What Is Trichotillomania
Trichotillomania is defined as a mental health disorder that creates regular, irresistible urges to pull one’s hair out. You can find out more at www.nomorehairpulling.com about this condition and how it affects the mind and the body. Experts recommend many different tactics to try and cure this condition, though there is no quick fix. Some of the tips below can be used to help alleviate the condition and, over time, you can hope to remove the urges completely.
The Source of the Issue
One of the key things to consider with a disorder like trichotillomania is the root cause of your stress. If you can figure out what the source of your stress, worries, or anxieties is, you may be able to reduce your stress symptoms in the first place, leading to fewer issues with your physical health. To do this, you could reach out to a clinic or counselor, who will be able to give therapy or other sessions to help you dig deep into your issues.
Some people view attending therapy as a weakness, but there is nothing to be ashamed of. If you are struggling with any kind of mental health affliction, reach out to the appropriate medical services in your area. There is no need to suffer in silence.
1.Try Fidgeting With Something Else
This may seem simple – and in a way it is – but there’s possibly nothing better for fidgety fingers than to distract them with something else. Instead of playing with or pulling your hair, get something else to play with to distract yourself. Things like fidget spinners, stress balls, or even Rubik’s Cubes can be a great way of using some of that energy and preventing hair pulling. Even distracting your hands by playing a video game could help. These things may help you prevent pulling your hair and even provide you with entertainment that can alleviate your stresses in the first place.
2.Habit Reversal Training
If you do attend a clinic, you may be given other methods of behavioral therapy. These cognitive-behavioral specialists use many different tactics to help people quit bad habits or stop doing physical things – like hair-pulling. With a mixture of therapy, distraction tactics, reward-based treatments, and more, they will be best placed to help you kick the trichotillomania and cure your stress symptoms, all under one roof.
3.Wearing a Hat
If finding a fidget spinner was easy, finding a hat to wear is even easier! It may seem silly but wearing a tight-fitted hat like a beanie or a bandana can prevent you from touching, playing with, or pulling your hair. Unfortunately, this wouldn’t stop you from pulling hair elsewhere on your body, but if your symptoms mainly revolve around the hair on your head, why not give it a try.

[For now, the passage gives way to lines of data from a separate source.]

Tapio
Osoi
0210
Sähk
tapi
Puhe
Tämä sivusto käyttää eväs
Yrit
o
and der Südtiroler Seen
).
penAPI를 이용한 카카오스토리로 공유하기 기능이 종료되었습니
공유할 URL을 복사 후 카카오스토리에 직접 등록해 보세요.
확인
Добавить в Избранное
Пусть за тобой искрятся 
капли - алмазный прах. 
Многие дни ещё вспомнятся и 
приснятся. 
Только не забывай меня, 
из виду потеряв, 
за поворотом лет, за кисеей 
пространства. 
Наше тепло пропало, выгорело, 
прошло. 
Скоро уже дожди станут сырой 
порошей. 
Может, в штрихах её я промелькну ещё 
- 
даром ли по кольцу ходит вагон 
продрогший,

Finally, exercise is great for so many reasons. Your body needs exercise to be healthy and strong, while it’s also shown to have amazing effects on your mental health. Not only will you be giving yourself something much more demanding to think about and therefore distracting yourself from pulling hair, but you might also be able to beat some of your stress by working out. Try running, if your knees and ankles are healthy, as cardio works wonders for the body. Or, if you feel like really taking your stress out on something, hit a weightlifting or boxing gym. You will soon find that you’re less stressed and definitely not pulling hairs!
The most important issue is to address your mental health properly, making sure you get the treatment you need. After this, you can tackle the side effects, such as trichotillomania. Remember, there’s no need to be ashamed about these kinds of issues. Opening up to a medical professional or family member could change your life for the better.